Friday, September 9, 2011

How DO I Write?

I see a little girl with pretty pigtails or a quiet bridge laced with vines. Sometimes I sketch it first; sometimes I feel a color and select a matching-hued notebook from my hoard. Some things are surefire inspiration each time like warm summer rain; some are flickering lightbulb ideas that pop in sudden bursts like a touching line.

Some days I can plan to write with my special writing songs' aid ("Never Stop" and "Bandoneon Acorazado" have never failed me--so helpful in November when I'm churning out sixteen hundred words a day), but some days I must pack my bags and grab my passport to start the journey at the spur of an instant.

Some days I use a clicky pencil to do deeper, more thoughtful pieces as it gives me a moment while writing to plan the next word; a Pilot pen is my rapid-fire beast for sputtered bursts on other days. Many aeons ago I used a miniature laptop to spill forth my ideas, but the poor thing was in an amnesiac accident and had to be retired.

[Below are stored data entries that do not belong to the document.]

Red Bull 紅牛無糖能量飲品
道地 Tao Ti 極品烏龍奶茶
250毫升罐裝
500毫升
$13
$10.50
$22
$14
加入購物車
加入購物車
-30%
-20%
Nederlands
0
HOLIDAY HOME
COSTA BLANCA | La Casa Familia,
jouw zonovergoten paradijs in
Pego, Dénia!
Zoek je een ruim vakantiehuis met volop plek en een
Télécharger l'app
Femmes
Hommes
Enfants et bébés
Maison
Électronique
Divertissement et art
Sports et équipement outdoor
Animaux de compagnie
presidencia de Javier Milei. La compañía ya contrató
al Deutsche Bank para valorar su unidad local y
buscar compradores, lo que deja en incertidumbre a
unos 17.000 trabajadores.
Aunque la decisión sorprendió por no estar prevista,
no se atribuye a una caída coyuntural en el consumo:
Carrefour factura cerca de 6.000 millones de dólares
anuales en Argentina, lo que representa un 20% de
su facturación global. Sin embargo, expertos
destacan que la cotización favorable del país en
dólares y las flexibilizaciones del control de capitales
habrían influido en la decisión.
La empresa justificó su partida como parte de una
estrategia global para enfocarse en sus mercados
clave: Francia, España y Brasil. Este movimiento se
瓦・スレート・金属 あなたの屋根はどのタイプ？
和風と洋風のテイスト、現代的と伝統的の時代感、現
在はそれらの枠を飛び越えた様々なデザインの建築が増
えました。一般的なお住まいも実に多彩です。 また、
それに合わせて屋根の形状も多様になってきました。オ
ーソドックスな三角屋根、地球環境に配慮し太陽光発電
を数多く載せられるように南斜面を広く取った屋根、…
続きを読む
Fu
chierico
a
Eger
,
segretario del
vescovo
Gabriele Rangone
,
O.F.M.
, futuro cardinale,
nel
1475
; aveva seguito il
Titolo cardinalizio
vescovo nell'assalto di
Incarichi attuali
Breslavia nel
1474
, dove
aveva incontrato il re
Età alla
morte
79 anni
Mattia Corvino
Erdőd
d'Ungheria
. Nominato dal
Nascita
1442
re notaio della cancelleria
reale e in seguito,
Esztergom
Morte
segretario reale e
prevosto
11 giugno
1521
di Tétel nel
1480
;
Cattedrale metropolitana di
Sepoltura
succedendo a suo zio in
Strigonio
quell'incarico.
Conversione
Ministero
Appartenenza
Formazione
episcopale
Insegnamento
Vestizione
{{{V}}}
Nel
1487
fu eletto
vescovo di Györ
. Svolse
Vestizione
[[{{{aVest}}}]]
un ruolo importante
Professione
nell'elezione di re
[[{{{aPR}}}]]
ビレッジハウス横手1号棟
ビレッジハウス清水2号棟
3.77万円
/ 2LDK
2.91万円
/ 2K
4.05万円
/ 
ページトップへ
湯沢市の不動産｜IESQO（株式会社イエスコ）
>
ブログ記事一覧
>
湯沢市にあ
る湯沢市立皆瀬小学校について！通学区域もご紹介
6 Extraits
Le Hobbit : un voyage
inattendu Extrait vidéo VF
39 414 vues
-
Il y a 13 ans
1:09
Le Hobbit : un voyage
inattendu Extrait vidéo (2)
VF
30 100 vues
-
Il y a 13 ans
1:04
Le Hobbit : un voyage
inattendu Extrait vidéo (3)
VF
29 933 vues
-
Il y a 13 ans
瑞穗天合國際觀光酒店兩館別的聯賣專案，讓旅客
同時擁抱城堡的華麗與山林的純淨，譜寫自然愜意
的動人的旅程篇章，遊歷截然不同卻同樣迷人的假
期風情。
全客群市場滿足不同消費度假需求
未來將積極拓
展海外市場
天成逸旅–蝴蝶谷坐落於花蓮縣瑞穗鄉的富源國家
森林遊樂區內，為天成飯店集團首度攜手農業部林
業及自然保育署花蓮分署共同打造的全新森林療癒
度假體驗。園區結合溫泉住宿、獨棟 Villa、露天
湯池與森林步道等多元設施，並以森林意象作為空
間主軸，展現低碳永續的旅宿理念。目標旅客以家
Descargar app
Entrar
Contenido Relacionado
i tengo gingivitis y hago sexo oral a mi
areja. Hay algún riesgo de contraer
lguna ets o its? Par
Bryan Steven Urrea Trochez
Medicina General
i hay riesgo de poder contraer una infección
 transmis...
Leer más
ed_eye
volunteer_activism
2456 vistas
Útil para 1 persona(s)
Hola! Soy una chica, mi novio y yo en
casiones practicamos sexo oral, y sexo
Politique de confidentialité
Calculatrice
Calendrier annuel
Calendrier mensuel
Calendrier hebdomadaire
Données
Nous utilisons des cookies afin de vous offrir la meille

As of late I've discovered how the dusty musk--like a deliciously old book--of a typewriter keeps me punching away at the keys.

Some days I have to wrack the "guys in the sweatshop," as Stephen King so rightly wrote, yet others I find myself scrambling for the nearest notebook to pour down my whim-of-the-moment thoughts and watch it come alive like a Phoenix smouldering from the ashes.